Kwasniewski and Putin speaking on 28 September Prague, 29 September 2004 (RFE/RL) -- The exchange of diplomatic pleasantries during today's summit in Moscow between the Russian and Polish presidents was interrupted by a discussion on the Polish media's coverage of the Beslan hostage crisis.

The day before the meeting, the Kremlin issued a statement saying that, "against the background of global support for Russia during the tragedy in Beslan, a broad anti-Russian campaign in the Polish media -- supported by a number of official figures in Poland -- created a serious dissonance," "Kommersant-Daily" reported on 29 September. Foreign Ministry spokesman Aleksandr Yakovenko echoed this statement in an interview posted on the ministry's website ( on 27 September. "The Polish government sharply and unambiguously condemned the terrorist act in Beslan and expressed solidarity with Russia," Yakovenko said. "At the same time, it was noticed that against the background of the sympathetic reaction of the Polish people the coverage of these events in the Polish media demonstrated a certain anti-Russian prejudice."

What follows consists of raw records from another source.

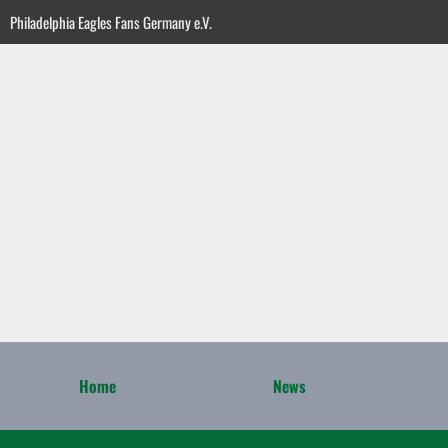
Zum
Philadelphia Eagles Fans Germany e.V.
Inhalt
springen
Home
News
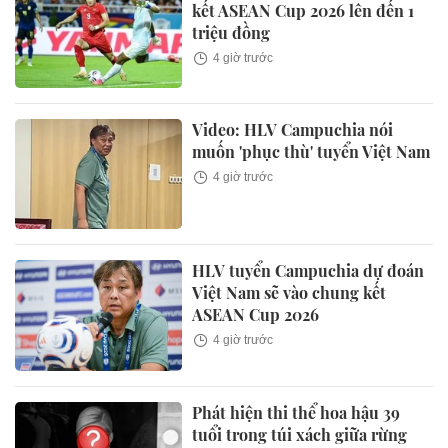
kết ASEAN Cup 2026 lên đến 1
triệu đồng
4 giờ trước
Video: HLV Campuchia nói
muốn 'phục thù' tuyển Việt Nam
4 giờ trước
HLV tuyển Campuchia dự đoán
Việt Nam sẽ vào chung kết
ASEAN Cup 2026
4 giờ trước
Phát hiện thi thể hoa hậu 39
tuổi trong túi xách giữa rừng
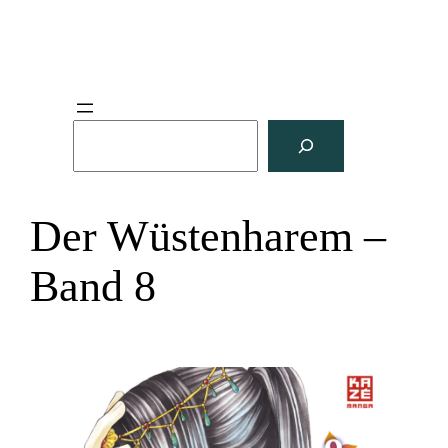
S
u
c
h
Der Wüstenharem –
e
n
Band 8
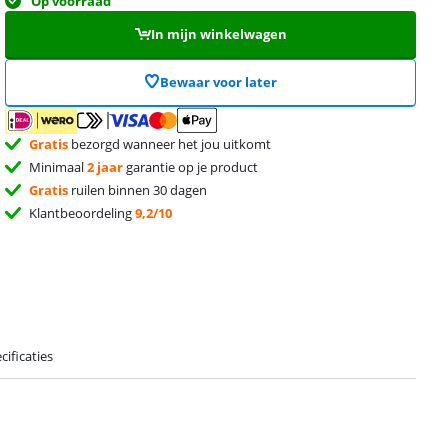
Op voorraad
In mijn winkelwagen
Bewaar voor later
Gratis
bezorgd wanneer het jou uitkomt
Minimaal
2 jaar
garantie op je product
Gratis
ruilen binnen 30 dagen
Klantbeoordeling
9,2/10
cificaties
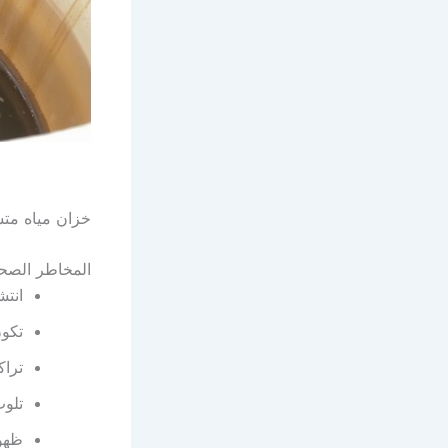
خزان مياه متس
المخاطر الصحي
انتش
تكون
تراك
تلوث
ظهور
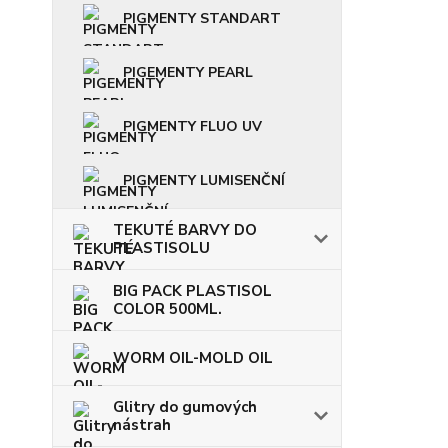
PIGMENTY STANDART
PIGEMENTY PEARL
PIGMENTY FLUO UV
PIGMENTY LUMISENČNÍ
TEKUTÉ BARVY DO
PLASTISOLU
BIG PACK PLASTISOL
COLOR 500ML.
WORM OIL-MOLD OIL
Glitry do gumových
nástrah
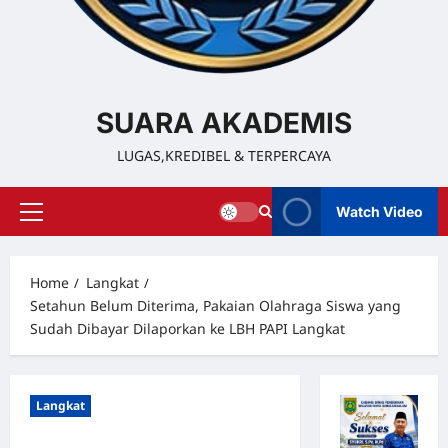
SUARA AKADEMIS
LUGAS,KREDIBEL & TERPERCAYA
Watch Video
Home
Langkat
Setahun Belum Diterima, Pakaian Olahraga Siswa yang
Sudah Dibayar Dilaporkan ke LBH PAPI Langkat
Langkat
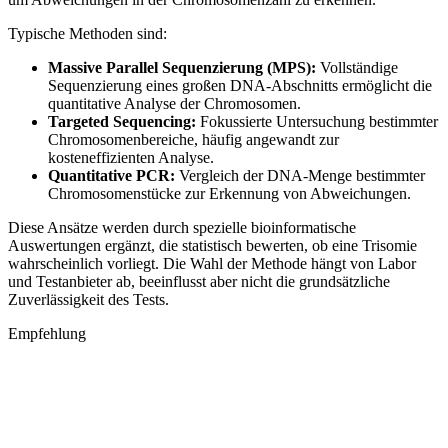
Typische Methoden sind:
Massive Parallel Sequenzierung (MPS):
Vollständige
Sequenzierung eines großen DNA-Abschnitts ermöglicht die
quantitative Analyse der Chromosomen.
Targeted Sequencing:
Fokussierte Untersuchung bestimmter
Chromosomenbereiche, häufig angewandt zur
kosteneffizienten Analyse.
Quantitative PCR:
Vergleich der DNA-Menge bestimmter
Chromosomenstücke zur Erkennung von Abweichungen.
Diese Ansätze werden durch spezielle bioinformatische
Auswertungen ergänzt, die statistisch bewerten, ob eine Trisomie
wahrscheinlich vorliegt. Die Wahl der Methode hängt von Labor
und Testanbieter ab, beeinflusst aber nicht die grundsätzliche
Zuverlässigkeit des Tests.
Empfehlung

During a 27 September joint press conference with Russian President Vladimir Putin, Polish President Aleksander Kwasniewski acknowledged that the leaders had discussed the Kremlin's impression of Polish media's coverage of Beslan and that Putin had repeated Moscow's criticism. Although Kwasniewski repeated his government's solidarity with Russia in the war against international terrorism, he made no apologies for the Polish media. He told Putin that "there is no political center in Poland" that orders up certain types of media coverage.

The Kremlin, Kwasniewski said according to "Izvestiya" on 29 September, "has an entire analysis of publications in the Polish media that claims that articles about the tragic events in Northern Ossetia was extremely negative."
Kwasniewski told Putin that "there is no political center in Poland" that orders up certain types of media coverage.

"I do not have such an analysis," Kwasniewski added. "I would like to say only that the media in Poland are free. But just as they are free, they are also responsible for what they write." He added that it was natural for the media to discuss such issues as the situation in Chechnya, the recent presidential elections there, and the situation of Chechen displaced persons and refugees in the context of the Beslan events, "Vremya novostei" reported on 29 September.